Achievements – 1,000 Points – 29 Achievements

Playing the game is one thing but trying to gather the miscellany of achievements is something else. Basically you have to do a wild variety of different things and not a lot of them are directly related to the story - which is something I do like about achievement lists - however some of shit you have to do with the added pressure of shit controls is not fun.

I’ll mention some of my personal favourites and personal struggles with them. The first one was the secret gardener which tasks you with weeding the garden without stepping on any of the flowers. The path through the flowers is really narrow and the flowers are really sensitive to octopus proximity which isn’t great when Octodad handles like a reversing articulated lorry on ice.

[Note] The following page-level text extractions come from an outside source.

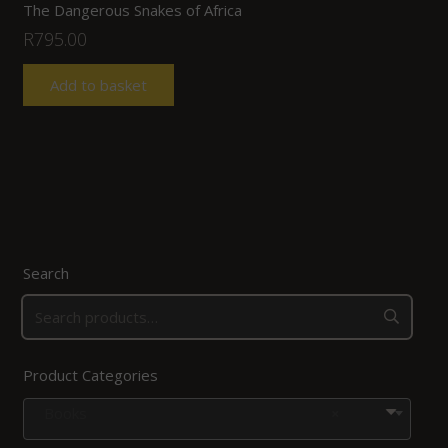
The Dangerous Snakes of Africa
R
795.00
Add to basket
Search
Product Categories
Books
×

There are two achievements that sort of ruin each other; one for dying and one for playing the whole game without dying. In order to die and get the Trim Your Moustache achievement you have to throw an item on to a branch and then get sucked into a mower. This is hard as throwing anything in this game is beyond ridiculous. Completing the game without dying however is relatively easy. If you play the game on easy, no one will ever know you are an octopus even if you squirted ink in their face.

There were another two that fucked me off due to the bad controls. You have to complete some kind of weird dancing game (apt for an aquarium) without missing a step and running up two escalators against their direction of movement in less than 30 seconds. Both of these tasks require a certain amount of dexterity and coordination, something that you can have masses of but the game won’t afford you any chances to use your own abilities.

And that brings me nicely onto the last one I’ll mention - getting all the collectibles. Now, I enjoy going off the beaten track but having a set of 39 collectibles that require you to be able to climb narrow things, jump and sometimes develop the ability to fly with a character that’s diametrically opposed to walking in a straight line is an episode of blood-curdling frustration. But I got there in the end.

Downloadable Content – N/A

Potential Spoilers: Now despite what I’ve said, Octodad is fun for about an hour but after that, it makes you want to scream or give up. However, if you do manage to get to the end of the game, the kids I’ve mentioned earlier work out you are an Octopus and actually ask the obvious question; why do they exist if daddy isn’t human? Too right. And after playing through the whole bizarre universe, it’s almost nice to see the developers acknowledge that their creation is beyond weird.